[Task directions]:
Give back all the data exactly, line by line.

[Collected data]
....

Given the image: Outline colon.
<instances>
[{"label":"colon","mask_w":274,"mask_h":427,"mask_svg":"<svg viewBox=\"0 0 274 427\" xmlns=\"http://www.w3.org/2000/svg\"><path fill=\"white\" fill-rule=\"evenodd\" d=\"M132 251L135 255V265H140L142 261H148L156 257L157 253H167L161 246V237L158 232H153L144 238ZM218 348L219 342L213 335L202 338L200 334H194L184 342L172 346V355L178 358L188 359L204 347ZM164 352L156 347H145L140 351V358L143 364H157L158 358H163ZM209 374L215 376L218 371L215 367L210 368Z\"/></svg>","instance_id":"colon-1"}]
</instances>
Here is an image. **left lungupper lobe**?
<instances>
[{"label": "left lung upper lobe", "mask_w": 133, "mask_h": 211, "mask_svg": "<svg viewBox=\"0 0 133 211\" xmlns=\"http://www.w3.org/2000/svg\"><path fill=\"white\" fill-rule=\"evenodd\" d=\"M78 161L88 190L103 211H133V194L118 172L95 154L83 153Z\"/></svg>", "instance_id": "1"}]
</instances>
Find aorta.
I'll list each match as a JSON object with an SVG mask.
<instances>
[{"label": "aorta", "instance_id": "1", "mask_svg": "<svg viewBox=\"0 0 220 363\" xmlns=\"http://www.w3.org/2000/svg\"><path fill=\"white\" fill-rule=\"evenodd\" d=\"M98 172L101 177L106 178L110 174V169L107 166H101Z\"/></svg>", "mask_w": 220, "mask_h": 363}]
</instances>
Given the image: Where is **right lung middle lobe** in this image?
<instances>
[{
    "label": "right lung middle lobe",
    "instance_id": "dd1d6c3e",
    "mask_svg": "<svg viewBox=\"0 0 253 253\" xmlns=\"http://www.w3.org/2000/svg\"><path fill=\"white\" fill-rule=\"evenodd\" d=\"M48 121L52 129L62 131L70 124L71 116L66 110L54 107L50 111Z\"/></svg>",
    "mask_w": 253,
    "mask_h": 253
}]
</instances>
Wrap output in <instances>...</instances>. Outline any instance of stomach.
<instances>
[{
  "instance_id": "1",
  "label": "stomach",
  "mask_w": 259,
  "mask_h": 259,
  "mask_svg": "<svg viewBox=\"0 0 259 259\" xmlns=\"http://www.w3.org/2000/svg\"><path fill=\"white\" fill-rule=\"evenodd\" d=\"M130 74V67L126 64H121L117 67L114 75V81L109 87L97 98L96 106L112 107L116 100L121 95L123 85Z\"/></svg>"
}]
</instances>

....

[Response]:
Given the image: Outline colon.
<instances>
[{"label":"colon","mask_w":274,"mask_h":427,"mask_svg":"<svg viewBox=\"0 0 274 427\" xmlns=\"http://www.w3.org/2000/svg\"><path fill=\"white\" fill-rule=\"evenodd\" d=\"M132 251L135 255V265H140L142 261H148L156 257L157 253H167L161 246V237L158 232H153L144 238ZM218 348L219 342L213 335L202 338L200 334H194L184 342L172 346V355L178 358L188 359L204 347ZM164 352L156 347H145L140 351V358L143 364H157L158 358H163ZM209 374L215 376L218 371L215 367L210 368Z\"/></svg>","instance_id":"colon-1"}]
</instances>
Here is an image. **left lungupper lobe**?
<instances>
[{"label": "left lung upper lobe", "mask_w": 133, "mask_h": 211, "mask_svg": "<svg viewBox=\"0 0 133 211\" xmlns=\"http://www.w3.org/2000/svg\"><path fill=\"white\" fill-rule=\"evenodd\" d=\"M78 161L88 190L103 211H133V194L118 172L95 154L83 153Z\"/></svg>", "instance_id": "1"}]
</instances>
Find aorta.
I'll list each match as a JSON object with an SVG mask.
<instances>
[{"label": "aorta", "instance_id": "1", "mask_svg": "<svg viewBox=\"0 0 220 363\" xmlns=\"http://www.w3.org/2000/svg\"><path fill=\"white\" fill-rule=\"evenodd\" d=\"M98 172L101 177L106 178L110 174V169L107 166H101Z\"/></svg>", "mask_w": 220, "mask_h": 363}]
</instances>
Given the image: Where is **right lung middle lobe** in this image?
<instances>
[{
    "label": "right lung middle lobe",
    "instance_id": "dd1d6c3e",
    "mask_svg": "<svg viewBox=\"0 0 253 253\" xmlns=\"http://www.w3.org/2000/svg\"><path fill=\"white\" fill-rule=\"evenodd\" d=\"M48 121L52 129L62 131L70 124L71 116L66 110L54 107L50 111Z\"/></svg>",
    "mask_w": 253,
    "mask_h": 253
}]
</instances>
Wrap output in <instances>...</instances>. Outline any instance of stomach.
<instances>
[{
  "instance_id": "1",
  "label": "stomach",
  "mask_w": 259,
  "mask_h": 259,
  "mask_svg": "<svg viewBox=\"0 0 259 259\" xmlns=\"http://www.w3.org/2000/svg\"><path fill=\"white\" fill-rule=\"evenodd\" d=\"M130 74V67L126 64H121L117 67L114 75V81L109 87L97 98L96 106L112 107L116 100L121 95L123 85Z\"/></svg>"
}]
</instances>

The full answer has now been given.